У ворот возникла небольшая заминка. Разморенным жарким солнцем стражникам не хотелось уходить с поста за офицером, которому одетый вызывающе просто Совер собирался показать проездные документы. Препирательство служивого люда, как и ожидалось, закончилось зуботычинами, ради щедрой раздачи которых Соверу все же пришлось покинуть козлы. Увидев избиение своих подчиненных, дежурный офицер прибежал сам, великодушно соизволив сэкономить переодетому графу время.
Их пропустили, граф вошел во дворец, оставив спутников во дворе изнывать под лучами палящего солнца. Полчаса ожиданий протянулись, как вечность, но затем юг открыл перед ними свои гостеприимные объятия: лучшая гостиница города, лучшая еда и выпивка, лебезящая прислуга, личная охрана и прекрасный экипаж вместо пришедших в негодность развалюх, и многие другие удобства, притом совершенно бесплатно. Нельзя было не признать, что герцога Лоранто и его высокородных вассалов в Вакьяне очень-очень любили.
Во второй половине дня компания путешественников разбежалась. Совер остался во дворце, предварительно оповестив, что они начнут поиски с завтрашнего утра.

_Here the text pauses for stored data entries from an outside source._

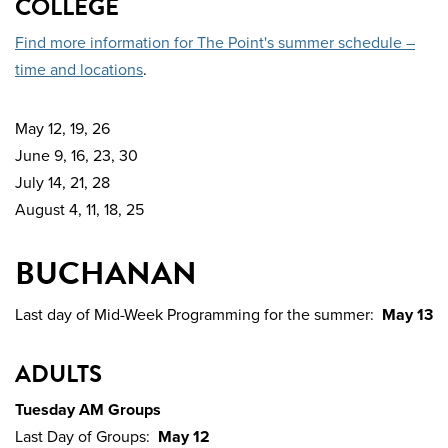
COLLEGE
Find more information for The Point's summer schedule –
time and locations
.
May 12, 19, 26
June 9, 16, 23, 30
July 14, 21, 28
August 4, 11, 18, 25
BUCHANAN
Last day of Mid-Week Programming for the summer:
May 13
ADULTS
Tuesday AM Groups
Last Day of Groups:
May 12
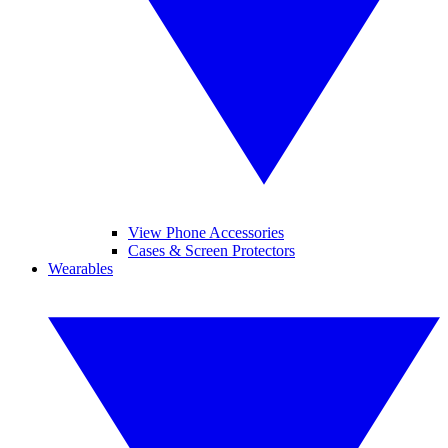
View Phone Accessories
Cases & Screen Protectors
Wearables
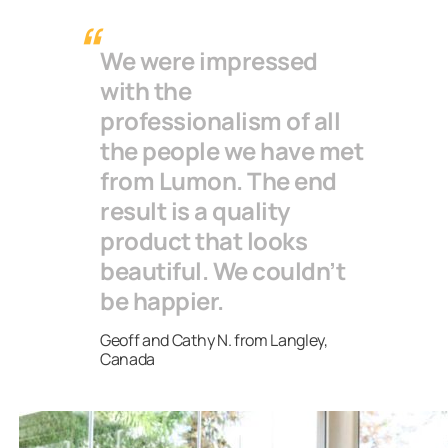
have said that their glazed terrace has become a
second living room for the whole family. Glass walls
We were impressed
protect your terrace from weather changes, dust
with the
and pollen, so you have more freedom to decorate
professionalism of all
your terrace as well.
the people we have met
from Lumon. The end
result is a quality
product that looks
beautiful. We couldn’t
be happier.
Geoff and Cathy N. from Langley,
Canada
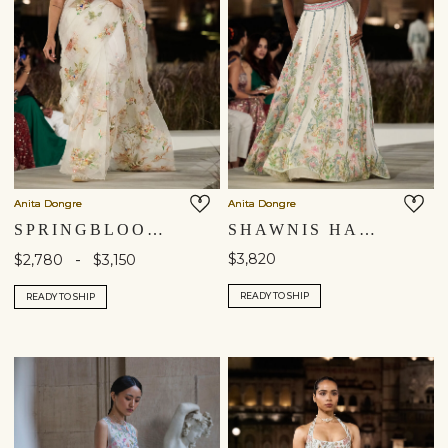
Anita Dongre
Anita Dongre
SPRINGBLOOM HAND-EMBROIDERED SEWA SILK SAREE - IVORY
SHAWNIS HAND-EMBROIDERED SEWA SILK SKIRT SET - IVORY
-
$3,820
$2,780
$3,150
READY TO SHIP
READY TO SHIP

В апартаментах, предоставленных графу Гилиону, постоянно находилось не менее трех лекарей и десятка их суетливых слуг. Пархавиэль отправился в порт разыскивать своего друга-гнома. Флейта силой потащила хворого Нивела на берег, уверяя, что свежий морской ветер, жгучее солнце и нагретый песок помогут подростку лучше зануд-докторов.

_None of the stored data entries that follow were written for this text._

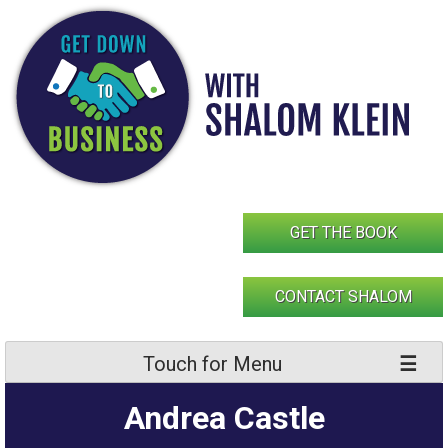
Skip
to
content
GET THE BOOK
CONTACT SHALOM
Touch for Menu
Andrea Castle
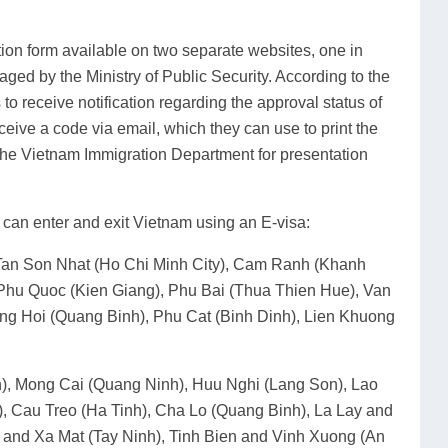
tion form available on two separate websites, one in
ged by the Ministry of Public Security. According to the
s to receive notification regarding the approval status of
eceive a code via email, which they can use to print the
of the Vietnam Immigration Department for presentation
s can enter and exit Vietnam using an E-visa:
, Tan Son Nhat (Ho Chi Minh City), Cam Ranh (Khanh
Phu Quoc (Kien Giang), Phu Bai (Thua Thien Hue), Van
g Hoi (Quang Binh), Phu Cat (Binh Dinh), Lien Khuong
n), Mong Cai (Quang Ninh), Huu Nghi (Lang Son), Lao
 Cau Treo (Ha Tinh), Cha Lo (Quang Binh), La Lay and
 and Xa Mat (Tay Ninh), Tinh Bien and Vinh Xuong (An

Артур остался один и ни вечером, ни ночью не выходил из гостиницы. Усталость с дороги и обгоревшая кожа на лысой макушке были не единственными причинами его непонятного остальным затворничества. Зингершульцо звал его с собой, но Артур деликатно отказался. Вдруг оживившая, резко подобревшая и переставшая быть озлобленной злюкой Флейта настойчиво тянула пирата за рукав, но он все же остался в номере.
Артур боялся; боялся потревожить призраков прошлого, витавших между стен постаревших домов и изменившихся порою до неузнаваемости улиц; боялся, что когда он вступит ногою на знакомую мостовую и пройдется по местам, где прошла его бурная молодость, разрушится любимый мир, чудесная сказка о прошлом умрет, безжалостный мозг сотрет из памяти дорогие сердцу образы и заменит их сегодняшними, ничего не значившими для него картинками. А он не хотел, не хотел забывать былые дни и лица прежних друзей, с которыми когда-то давно плавал под единственным в мире вольным черным флагом.

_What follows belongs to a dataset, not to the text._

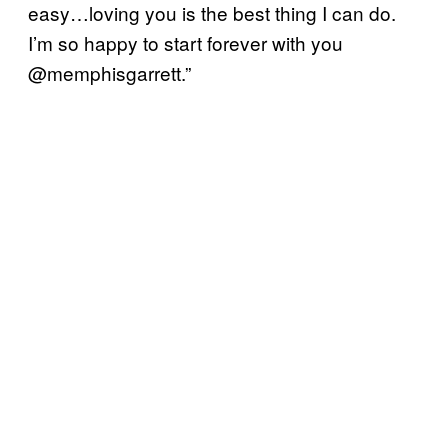
easy…loving you is the best thing I can do.
I’m so happy to start forever with you
@memphisgarrett.”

Противная муха, уже минут пять надоедавшая Лиор своим жужжанием, не завершила очередной круг над грязной миской и замерла в полете, оставшись, как ни странно, висеть в воздухе, а не свалившись вниз, в лужицу остывшего жира. Пламя свечи вдруг перестало мерцать, шум волн, разбивающихся о скалистый берег, внезапно превратился в монотонный гул, нескончаемо затянувшийся на одной ноте. Мир остановился, время перестало идти, и только Карина не погрузилась в эту странную коллективную спячку.